As the South African government mulls regulating social media, analysts point out that although the move is possible, it is not practical.
Speaking on Sunday during the Justice, Crime Prevention and Security Cluster brief, minister of state security, David Mahlobo, said government is contemplating regulating the social media space as the threat of fake news rears its ugly head in SA.
He reportedly said government will soon discuss how best to regulate social networks and will take on practices like 'photoshopping' which misrepresent actual events or scenes.
From a legal perspective, John Giles, a legal advisor at law firm Michalsons, says it is possible for the government to regulate social media use.
He notes that one of the laws government wants to use to regulate social media is already before Parliament. Sections 16 and 17 of the Cyber Bill will make many social media posts a crime, says Giles.
In December, government approved the introduction of the wildly criticised Cyber Crime and Cyber Security Bill after growing criticism regarding the lack of decisive policy and control over cyber crime.
"The other law through which the government seeks to regulate the social media is through the Films and Publications Board. One of our attorneys is in Parliament today trying to stop this. The other is Hate Bill or Hate Crimes and Hate Speech Bill," Giles notes.
"The regulation of social media is generally bad, but it can be good to stop things like revenge porn and racism. However, the impact on the freedom of expression will be severe and that will not be good for South Africa's democracy," he adds.
According to Giles, Mahlobo and the president want the Cyber Bill to be enacted as soon as possible because it gives them significant power. "People need to act now to stop the Cyber Bill being enacted in its current form."
World Wide Worx MD Arthur Goldstuck points out that regulating social media is certainly possible but not practical.
"It also will not achieve the aim for which it is intended. Fake news is being created primarily on anonymous Web sites, rather than on social media itself. Social media is being used to share and spread it, but can you make a link illegal? In written law, perhaps, but in practice it becomes impossible to police."
Nonetheless, he says, the need is to extend existing law into social media. "In other words, harassment, threats and defamation are illegal in conventional law so, technically, they should be illegal on social media. The challenge is for the police and courts to have both the knowledge and the will to apply it. We rarely find both in place."
Goldstuck believes the only advantage of regulating social media is to ensure conventional law is also applicable online.
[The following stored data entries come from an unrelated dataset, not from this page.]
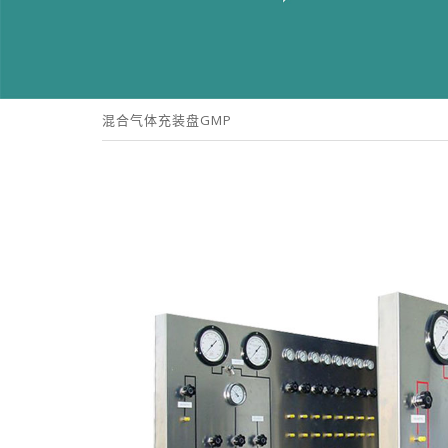
混合气体充装盘GMP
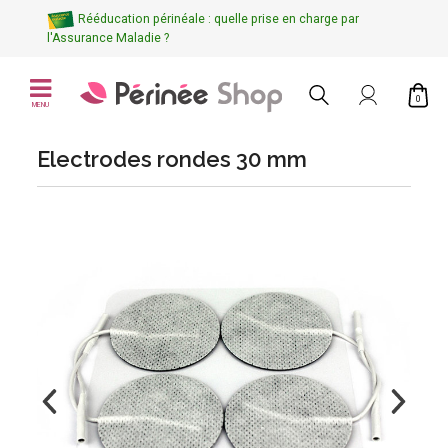
Rééducation périnéale : quelle prise en charge par
l'Assurance Maladie ?
0
MENU
Electrodes rondes 30 mm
However, he is of the view that creating new regulations would largely serve political causes.
ICT veteran Adrian Schofield concurs, saying it is possible for the state to regulate social media. He adds social media is already the subject of much regulation, as are all forms of media.
"In a democracy, one hopes the regulation is intended to facilitate open communication and freedom of speech while protecting the vulnerable from criminal activity. In an extreme case, such as in a dictatorship, the state can control all forms of media to ensure citizens receive only information sanctioned by the state, as is the case in North Korea," he notes.
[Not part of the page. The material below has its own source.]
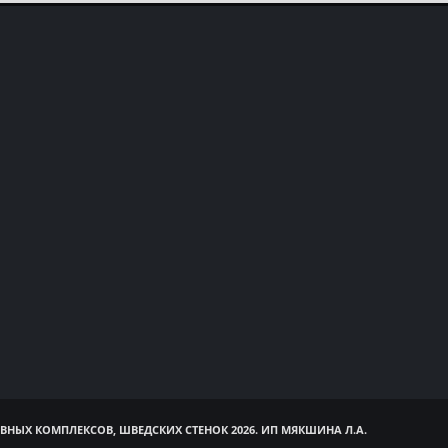
ВНЫХ КОМПЛЕКСОВ, ШВЕДСКИХ СТЕНОК 2026. ИП МЯКШИНА Л.А.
"We have to recognise the growing problem of fake news, and we do need to ensure it does not derail our adherence to the principles established in our Constitution."
However, he points out there has to be a better alternative to deciding how to counter the lies than having the security apparatus of an increasingly paranoid government decide what is fake and what is not.
"Existing laws about libel, privacy, pornography and the like should be better enforced instead of introducing draconian regulation."
In reaction to Mahlobo's statement, advocacy group Right2Know says: "This is a clear move by state 'securocrats' to try clamp down on freedom of expression and increase their powers to censor the Internet."
The group says Mahlobo's statement comes on the back of a range of existing, deeply problematic censorship policies, including the Film & Publication Board's Internet censorship regulations, the draft Hate Speech Bill, and the new Cyber Crimes Bill, which would "hand the keys of the Internet" to Mahlobo.
Regulation of social media already exists, says Right2Know. Platforms like Twitter and Facebook have added self-regulation measures, to empower users to take action against online harassment and cut down on the spread of fake news and propaganda, it says.
Meanwhile, City Press reports communications minister Faith Muthambi met Russian deputy minister of telecoms and mass media Alexey Volin to discuss "best practices" for the media, in Pretoria on Monday.
Muthambi reportedly said the platform between the two countries' departments of communications should be used to share "best practices in the area of communications and media".
In Russia, journalists who do not toe the Putin-line are prosecuted, notes City Press.